With that disclaimer I thought I’d try a fresh look (for me at least) at the topic, see what I could find that was off the beaten path that may prove inspirational. As it turns out there is not much off the beaten path regarding witnessing and this discussion is going so sound like the discussions we had on:
- Reading Scripture — Do it as part of a two way conversation with God with whom we wish to be in relationship.
- Fasting— If you fast do it with an eye to receiving our reward from God and from the overflow of a heart committed to God, because we know Him relationally.
- Purity — Per Calvin Wittman “…the pure in heart have had their eyes opened, they can walk in the light as He is in the light and have fellowship with God and one another.”
So you can assume that this is going to be another discussion along those lines.
There are some questions we always have, but really the main one is this: do we all have to do this?
The answer is yes, if we are really Christians and then again no. By that I mean that Jesus has certainly commanded us to do so. I don’t think we get a pass from the great commission or something like Acts 1:8 where it says”You will receive power when the Holy Spirit comes upon you, and you will be my witnesses in Jerusalem and in all Judea and to the ends of the Earth.”
And its also part of that relationship thing. Remember we are supposed to be engaging in a relationship with the God who created the Universe through his Son Jesus the Christ the ends of which are sharing His life. What was part of his life? He came so that people who hated Him (that would be you and me) could share that life with Him. If we are sharing His life wouldn’t we want the same things?
And last there is the Spiderman issue. That’s right, except Jesus talked about it first before Marvel got hold of it. In Luke 12:48 Jesus delivers the famous line,”From everyone who has been given much, much will be demanded….” In context it reads much more ominiously (Luke 12:47-48):
The servant who knows the master’s will and does not get ready or does not do what the master wants will be beaten with many blows. But the one who does not know and does things deserving punishment will be beaten with few blows. From everyone who has been given much, much will be demanded; and from the one who has been entrusted with much, much more will be asked.
God has entrusted us with the good news that saved us and expects us to exercise stewardship over that good news.
But I also said that we we don’t have to witness. It does not matter what we want we WILL be witnesses. The only thing we get to decide is what kind. When we take on the name “Christian”, people are going to start forming opinions about what kind of guy Jesus is by looking at and listening to us. What other basis have they got? We say we’re best buds with Jesus and a great way to know about people is to look at their friends. How about us? How are we reflecting on Jesus.
And it is this inevitability of witnessing as Christians that brings me to one of the interesting and long running conversations between Christians about how to go about this witnessing, I call it Assisiists vs Intentionalists.
The saying “Preach the Gospel always. If necessary use words.” is often attributed to St. Francis of Assisi. It implies, or has been used to imply, that our actions will speak louder than our words and that our actions will draw people to Christ.
The Intentionalist camp on the other hand, appears to look at witnessing like a sales campaign. Every action, every relationship that is formed, is to guide you to the moment when you can present somebody with the Roman Road, and Always Be Closing.

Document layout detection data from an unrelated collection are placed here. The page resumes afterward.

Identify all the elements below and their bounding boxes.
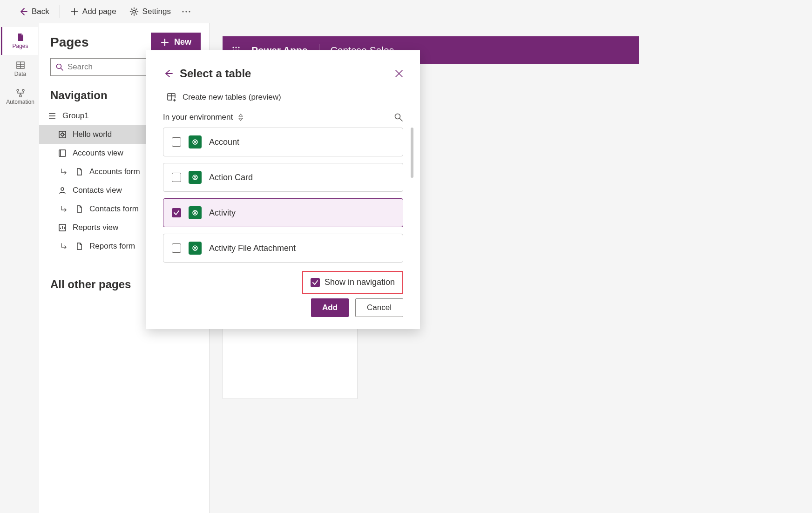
svg-point-3 bbox=[189, 11, 190, 12]
left-rail: Pages Data Automation bbox=[0, 23, 39, 513]
page-icon bbox=[16, 33, 25, 42]
create-new-label: Create new tables (preview) bbox=[183, 93, 281, 102]
top-command-bar: Back Add page Settings bbox=[0, 0, 812, 23]
table-checkbox[interactable] bbox=[172, 137, 181, 147]
search-icon[interactable] bbox=[394, 113, 403, 122]
back-arrow-icon bbox=[19, 7, 28, 16]
back-button[interactable]: Back bbox=[14, 4, 54, 19]
svg-point-17 bbox=[238, 47, 239, 48]
table-option[interactable]: Activity bbox=[163, 198, 403, 227]
check-icon bbox=[312, 279, 318, 286]
svg-rect-12 bbox=[59, 150, 66, 156]
add-page-label: Add page bbox=[82, 7, 116, 16]
view-icon bbox=[58, 148, 67, 158]
back-arrow-icon[interactable] bbox=[163, 68, 173, 79]
table-name: Account bbox=[209, 137, 239, 147]
plus-icon bbox=[160, 38, 169, 47]
svg-point-5 bbox=[17, 89, 19, 91]
subpage-arrow-icon bbox=[60, 167, 69, 176]
table-option[interactable]: Activity File Attachment bbox=[163, 234, 403, 263]
add-page-button[interactable]: Add page bbox=[66, 4, 121, 19]
rail-item-automation[interactable]: Automation bbox=[1, 83, 38, 111]
settings-label: Settings bbox=[142, 7, 171, 16]
nav-item-label: Hello world bbox=[73, 130, 112, 139]
divider bbox=[60, 5, 60, 18]
table-name: Activity File Attachment bbox=[209, 243, 296, 253]
table-list: AccountAction CardActivityActivity File … bbox=[163, 128, 403, 269]
plus-icon bbox=[70, 7, 79, 16]
table-checkbox[interactable] bbox=[172, 173, 181, 182]
form-icon bbox=[74, 167, 84, 176]
show-in-nav-label: Show in navigation bbox=[325, 277, 395, 287]
table-plus-icon bbox=[167, 92, 177, 102]
env-label: In your environment bbox=[163, 113, 233, 122]
rail-pages-label: Pages bbox=[12, 43, 28, 49]
svg-point-1 bbox=[182, 11, 183, 12]
rail-item-pages[interactable]: Pages bbox=[1, 27, 38, 55]
rail-item-data[interactable]: Data bbox=[1, 55, 38, 83]
close-icon[interactable] bbox=[395, 69, 403, 78]
new-button[interactable]: New bbox=[151, 33, 201, 52]
table-name: Action Card bbox=[209, 173, 253, 182]
scrollbar-thumb[interactable] bbox=[411, 128, 413, 178]
dataverse-icon bbox=[189, 242, 202, 255]
svg-point-6 bbox=[22, 89, 24, 91]
new-label: New bbox=[174, 37, 191, 47]
table-checkbox[interactable] bbox=[172, 208, 181, 217]
table-option[interactable]: Account bbox=[163, 128, 403, 156]
group-label: Group1 bbox=[62, 111, 89, 121]
nav-item-label: Reports view bbox=[73, 223, 118, 232]
svg-point-16 bbox=[235, 47, 237, 48]
table-checkbox[interactable] bbox=[172, 243, 181, 253]
custom-icon bbox=[58, 130, 67, 139]
svg-point-2 bbox=[185, 11, 187, 12]
pages-title: Pages bbox=[50, 35, 89, 50]
report-icon bbox=[58, 223, 67, 232]
svg-point-0 bbox=[133, 10, 135, 13]
svg-point-15 bbox=[232, 47, 234, 48]
flow-icon bbox=[16, 88, 25, 98]
more-button[interactable] bbox=[179, 4, 193, 19]
dataverse-icon bbox=[189, 206, 202, 219]
svg-point-13 bbox=[61, 188, 64, 190]
environment-section-header: In your environment bbox=[163, 113, 403, 122]
nav-item-label: Accounts view bbox=[73, 148, 123, 158]
gear-icon bbox=[129, 7, 139, 16]
show-in-navigation-option[interactable]: Show in navigation bbox=[302, 271, 403, 294]
svg-point-11 bbox=[61, 133, 64, 136]
subpage-arrow-icon bbox=[60, 204, 69, 214]
show-in-nav-checkbox[interactable] bbox=[311, 278, 320, 287]
rail-data-label: Data bbox=[14, 71, 26, 77]
form-icon bbox=[74, 204, 84, 214]
cancel-button[interactable]: Cancel bbox=[355, 298, 403, 317]
table-name: Activity bbox=[209, 208, 236, 218]
table-icon bbox=[16, 61, 25, 70]
nav-item-label: Contacts form bbox=[89, 204, 139, 214]
nav-item-label: Contacts view bbox=[73, 186, 122, 195]
sort-icon[interactable] bbox=[237, 113, 244, 122]
group-icon bbox=[47, 111, 57, 121]
select-table-dialog: Select a table Create new tables (previe… bbox=[146, 50, 420, 329]
ellipsis-icon bbox=[181, 7, 191, 16]
back-label: Back bbox=[32, 7, 49, 16]
svg-rect-7 bbox=[20, 95, 21, 97]
search-icon bbox=[55, 63, 64, 71]
dataverse-icon bbox=[189, 171, 202, 184]
check-icon bbox=[173, 209, 180, 216]
settings-button[interactable]: Settings bbox=[125, 4, 176, 19]
form-icon bbox=[74, 242, 84, 251]
contact-icon bbox=[58, 186, 67, 195]
table-option[interactable]: Action Card bbox=[163, 163, 403, 192]
subpage-arrow-icon bbox=[60, 242, 69, 251]
create-new-tables-link[interactable]: Create new tables (preview) bbox=[163, 92, 403, 102]
dataverse-icon bbox=[189, 135, 202, 148]
add-button[interactable]: Add bbox=[311, 298, 349, 317]
svg-point-26 bbox=[395, 114, 400, 119]
nav-item-label: Accounts form bbox=[89, 167, 140, 176]
dialog-title: Select a table bbox=[180, 67, 388, 80]
nav-item-label: Reports form bbox=[89, 242, 135, 251]
rail-automation-label: Automation bbox=[6, 99, 34, 105]
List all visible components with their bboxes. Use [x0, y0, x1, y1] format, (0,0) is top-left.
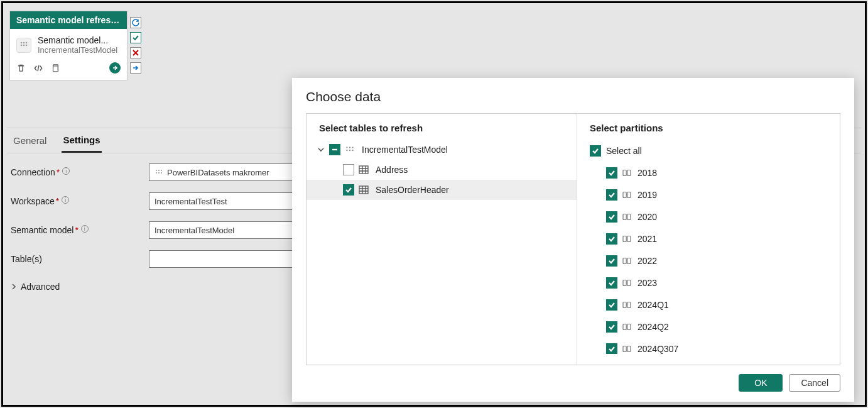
partition-row[interactable]: 2024Q307 — [577, 338, 840, 354]
navigate-button[interactable] — [109, 62, 121, 74]
tables-label: Table(s) — [11, 254, 149, 264]
table-checkbox[interactable] — [343, 164, 354, 175]
svg-point-4 — [23, 44, 25, 46]
partition-row[interactable]: 2023 — [577, 272, 840, 294]
info-icon[interactable]: i — [62, 167, 70, 175]
workspace-field[interactable]: IncrementalTestTest — [149, 192, 295, 210]
select-all-row[interactable]: Select all — [577, 140, 840, 162]
chevron-down-icon[interactable] — [318, 146, 325, 153]
tables-field[interactable] — [149, 250, 295, 268]
svg-rect-32 — [627, 280, 631, 285]
choose-data-dialog: Choose data Select tables to refresh Inc… — [292, 78, 854, 402]
partition-checkbox[interactable] — [606, 211, 617, 223]
partition-icon — [622, 300, 632, 309]
svg-rect-19 — [359, 166, 368, 174]
svg-point-9 — [161, 170, 162, 171]
svg-rect-21 — [623, 170, 626, 175]
activity-tile-body: Semantic model... IncrementalTestModel — [10, 29, 127, 58]
svg-rect-25 — [623, 214, 626, 219]
ok-button[interactable]: OK — [739, 374, 783, 392]
svg-rect-31 — [623, 280, 626, 285]
partition-row[interactable]: 2020 — [577, 206, 840, 228]
svg-point-0 — [21, 41, 23, 43]
partition-checkbox[interactable] — [606, 255, 617, 267]
partition-icon — [622, 168, 632, 177]
partition-checkbox[interactable] — [606, 299, 617, 311]
svg-point-15 — [352, 146, 353, 148]
model-field[interactable]: IncrementalTestModel — [149, 221, 295, 239]
app-viewport: Semantic model refresh... Semantic model… — [1, 1, 867, 407]
svg-point-7 — [156, 170, 157, 171]
partition-checkbox[interactable] — [606, 167, 617, 179]
delete-button[interactable] — [16, 63, 26, 73]
dataset-icon — [16, 38, 31, 53]
activity-tile-title: Semantic model... — [38, 35, 117, 45]
partition-checkbox[interactable] — [606, 233, 617, 245]
partition-row[interactable]: 2022 — [577, 250, 840, 272]
partition-name: 2024Q2 — [637, 322, 669, 332]
tab-settings[interactable]: Settings — [62, 128, 101, 153]
svg-rect-24 — [627, 192, 631, 197]
partition-checkbox[interactable] — [606, 343, 617, 355]
model-icon — [344, 145, 355, 154]
table-icon — [358, 185, 369, 194]
partition-row[interactable]: 2018 — [577, 162, 840, 184]
table-name: SalesOrderHeader — [373, 185, 449, 195]
svg-point-13 — [346, 146, 347, 148]
svg-rect-28 — [627, 236, 631, 241]
refresh-status-icon — [130, 17, 141, 28]
svg-rect-26 — [627, 214, 631, 219]
partition-checkbox[interactable] — [606, 189, 617, 201]
partitions-column-title: Select partitions — [577, 123, 840, 140]
tree-table-row[interactable]: SalesOrderHeader — [307, 180, 577, 200]
svg-rect-35 — [623, 324, 626, 329]
partition-row[interactable]: 2019 — [577, 184, 840, 206]
cancel-button[interactable]: Cancel — [789, 374, 840, 392]
svg-rect-34 — [627, 302, 631, 307]
partition-icon — [622, 345, 632, 353]
svg-point-3 — [21, 44, 23, 46]
workspace-label: Workspace*i — [11, 196, 149, 206]
table-checkbox[interactable] — [343, 184, 354, 196]
svg-point-1 — [23, 41, 25, 43]
checkbox-indeterminate[interactable] — [329, 144, 340, 155]
success-status-icon — [130, 32, 141, 43]
svg-point-14 — [349, 146, 350, 148]
svg-point-17 — [349, 150, 350, 151]
table-name: Address — [373, 165, 408, 175]
svg-rect-38 — [627, 346, 631, 351]
copy-button[interactable] — [51, 63, 60, 73]
status-stack — [130, 17, 141, 74]
activity-tile-header: Semantic model refresh... — [10, 11, 127, 29]
code-button[interactable] — [33, 63, 43, 73]
dialog-title: Choose data — [306, 89, 840, 104]
partition-row[interactable]: 2024Q1 — [577, 294, 840, 316]
select-all-checkbox[interactable] — [590, 145, 601, 157]
select-all-label: Select all — [606, 146, 642, 156]
connection-label: Connection*i — [11, 167, 149, 177]
tree-table-row[interactable]: Address — [307, 160, 577, 180]
tables-column-title: Select tables to refresh — [307, 123, 577, 140]
svg-rect-29 — [623, 258, 626, 263]
partition-icon — [622, 190, 632, 199]
partition-name: 2021 — [637, 234, 657, 244]
partition-name: 2022 — [637, 256, 657, 266]
partition-row[interactable]: 2024Q2 — [577, 316, 840, 338]
table-icon — [358, 165, 369, 174]
svg-rect-20 — [359, 186, 368, 194]
connection-field[interactable]: PowerBIDatasets makromer — [149, 163, 295, 181]
activity-tile[interactable]: Semantic model refresh... Semantic model… — [9, 11, 127, 80]
tab-general[interactable]: General — [12, 128, 48, 153]
partition-checkbox[interactable] — [606, 321, 617, 333]
partition-row[interactable]: 2021 — [577, 228, 840, 250]
partition-icon — [622, 278, 632, 287]
info-icon[interactable]: i — [62, 196, 69, 204]
svg-point-10 — [156, 172, 157, 174]
partition-name: 2024Q307 — [637, 344, 678, 354]
svg-rect-33 — [623, 302, 626, 307]
partition-icon — [622, 212, 632, 221]
info-icon[interactable]: i — [81, 225, 89, 233]
partition-icon — [622, 323, 632, 331]
tree-model-root[interactable]: IncrementalTestModel — [307, 140, 577, 160]
partition-checkbox[interactable] — [606, 277, 617, 289]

Run it like a multi level marketing scheme, a door to door campaign, viral marketing, or ad campaign.
I think both are wrong to a great extent. I think the Assisiists err because there is an essential verbal nature to witnessing. Our lives may make people want the life, peace and joy we have but at some point, as Peter would have it, we must “Always be prepared to give an answer to everyone who asks you to give the reason for the hope that you have.”
To the Intentionalist’s I would say that Jesus never sold anyone anything. The transaction he is offering is to share His life with us (including the eternal part). He loved us and gave Himself for us, he died in our place, He sacrificed His good for ours. There was no selling, only giving away what we could not ever hope to buy. Sales techniques are not the answer.
Instead I would say that witnessing should come from our love for Christ, from our desire to be like Him and to care about the things he cares about. We should not be facile or shallow, nor should we be unafraid to speak out. It should flow, as a natural part of our relationship with Christ and out of our love, like His for a lost world.
Are we in that place in our lives where we can do that?